26日、まずは京都国際マンガミュージアムのご協力をいただき、貴重書庫を見せていただきながら、マンガ・アーカイブの現在の課題などをうかがった。27日は、ミュージアムで開催中の「バレエ・マンガ展」を鑑賞後、半日かけて希望する資料をじっくり見せていただいた。僕は、清水コレクションの明治ポンチ本、戦前~戦後の小型の赤本漫画、同じく漫画の描き方本など。夜、大阪に移動し、村上知彦氏と会食。
28日は、村上さんの膨大で多様な、おもに70年代の資料を見せていただいた。当時の雑誌、朝日ジャーナルの同人誌特集、ミニコミから、「現代の眼」など新左翼系学生の読んだ雑誌、初期の「ぴあ」などから、様々な同人誌、村上さんが出していた「月光仮面通信」、当時のシングル・レコード、映画のチラシ、斉藤次郎の「まんがコミュニケーション」の終刊時の手紙というレアなものまで、まことに多種多様。が、同時代をマンガ青年として過ごした僕と村上さんが資料を前に語る話は、若い研究者たちにも興味深いものだったようだ。村上さんとは、すでに「歴史」となってしまい、今の研究者にはわかりにくいだろう当時の錯綜した文化状況や時代感覚など、どうしたら今の研究者に伝えられるんだろうと、最近話し合っていたのだ。

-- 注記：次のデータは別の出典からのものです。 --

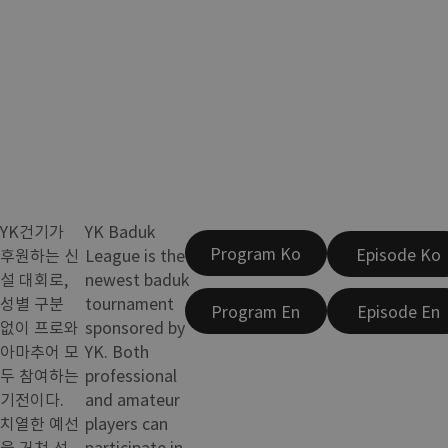
YK건기가
YK Baduk
Program Ko
Episode Ko
후원하는 신
League is the
설 대회로,
newest baduk
성별 구분
tournament
Program En
Episode En
없이 프로와
sponsored by
아마추어 모
YK. Both
두 참여하는
professional
기전이다.
and amateur
치열한 예선
players can
을 거쳐 선
participate in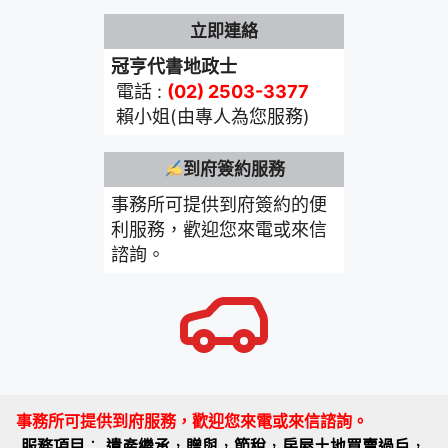
立即連絡
冠亨代書地政士
電話 :
(02) 2503-3377
賴小姐(由專人為您服務)
到府簽約服務
事務所可提供到府簽約的便
利服務，歡迎您來電或來信
諮詢。
事務所可提供到府服務，歡迎您來電或來信諮詢。
服務項目
：
遺產繼承
，
贈與
，
節稅
，
房屋土地買賣過戶
，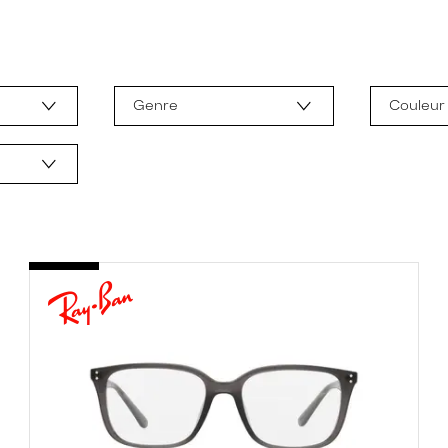
Genre
Couleur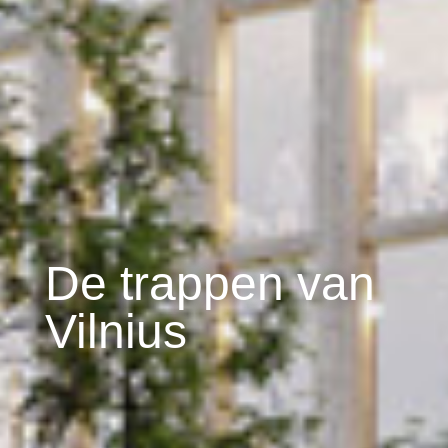
De trappen van
Vilnius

あとで思ったのだが、ビデオで映像と音声を記録しておけば、資料整理にもずいぶん役に立ったのにと思った。機会を改めてやってもいいかもしれない。今後の課題であろう。
資料を見ると、一気に集中してしまって面白いのだが、はっきりいって疲れる。でも、非常に面白いし、色々と刺激的な旅行となった。さらに若い学生たちにも、もっと歴史の面白さをわかってもらえるといいなと思う。